TAMPA, Fla. - A detective in Florida investigating the disappearance of Carole Baskin's second husband said Thursday that the "Tiger King" star had three times refused requests for interviews and that the probe was ongoing.
Cpl. Moises Garcia of the Hillsborough County Sheriff's Office in Tampa held a news conference to provide an update on the investigation into Don Lewis' disappearance. The case was reopened following the March 2020 release of "Tiger King: Murder, Mayhem and Madness," a Netflix documentary series which became a huge hit during the pandemic.
Lewis was a Tampa millionaire who vanished in 1997, leaving Baskin with dozens of big cats at their animal sanctuary. The series launched rumors about how Lewis disappeared, including conjecture that he was buried in a septic tank on the sanctuary's property or living in Costa Rica.
The detective said he and his investigators had conducted 50 interviews and followed up on 200 leads.
When asked about the Costa Rica rumor, Garcia refused to comment, but he said federal agents had run down leads in the Central American country.

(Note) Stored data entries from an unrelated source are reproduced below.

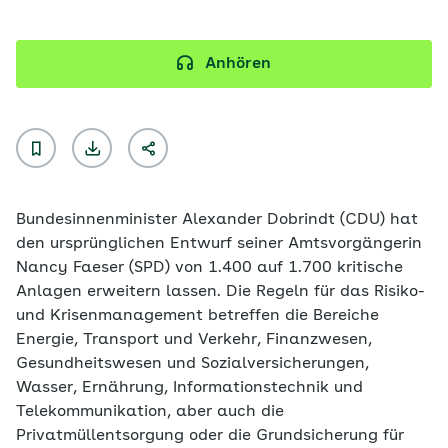
Anhören
Bundesinnenminister Alexander Dobrindt (CDU) hat
den ursprünglichen Entwurf seiner Amtsvorgängerin
Nancy Faeser (SPD) von 1.400 auf 1.700 kritische
Anlagen erweitern lassen. Die Regeln für das Risiko-
und Krisenmanagement betreffen die Bereiche
Energie, Transport und Verkehr, Finanzwesen,
Gesundheitswesen und Sozialversicherungen,
Wasser, Ernährung, Informationstechnik und
Telekommunikation, aber auch die
Privatmüllentsorgung oder die Grundsicherung für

Getting a search warrant for the animal sanctuary to follow up on the septic tank rumor would require probable cause, either evidence showing something happened on the property or a witness who could testify to that effect, he said.

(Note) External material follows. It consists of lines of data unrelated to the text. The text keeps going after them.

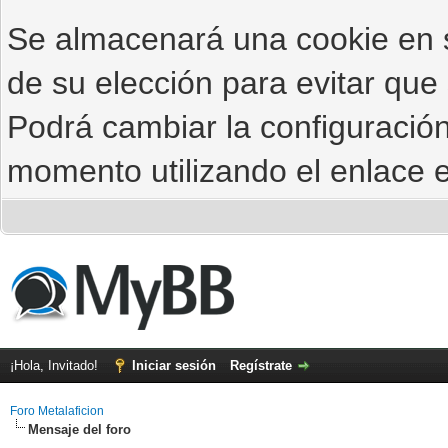
Se almacenará una cookie en
de su elección para evitar que
Podrá cambiar la configuración
momento utilizando el enlace e
¡Hola, Invitado!
Iniciar sesión
Regístrate
Foro Metalaficion
Mensaje del foro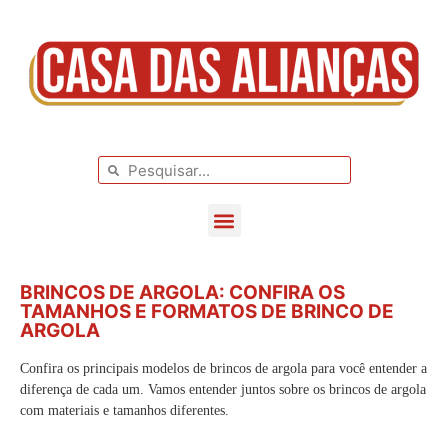
BLOG DE CASAMENTO
CASAMENTOS REAIS
BRINCOS DE ARGOLA: CONFIRA OS
TAMANHOS E FORMATOS DE BRINCO DE
ARGOLA
Confira os principais modelos de brincos de argola para você entender a
diferença de cada um. Vamos entender juntos sobre os brincos de argola
com materiais e tamanhos diferentes.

Besides Baskin, a former handyman at the sanctuary, Kenny Farr, also "didn't interview with us," the detective said.
It's unusual for a spouse or relative to refuse to cooperate when a family member goes missing, and Baskin is a person of interest, though others are too, Garcia said.

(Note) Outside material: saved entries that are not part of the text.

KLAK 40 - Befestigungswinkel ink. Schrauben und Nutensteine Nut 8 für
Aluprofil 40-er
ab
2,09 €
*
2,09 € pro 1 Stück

Baskin recently sued Netflix and a production company to try to prevent the use of interviews and footage involving her in the "Tiger King" sequel, which was released Wednesday. Netflix countered that Baskin and her husband agreed in writing that the material could be used in the future and that she is trying to block the company’s First Amendment right to free speech.
Garcia said he is confident Lewis' disappearance will be solved.
"If you ask a homicide detective if he can solve a case, and he says no, you should take away his badge," he said.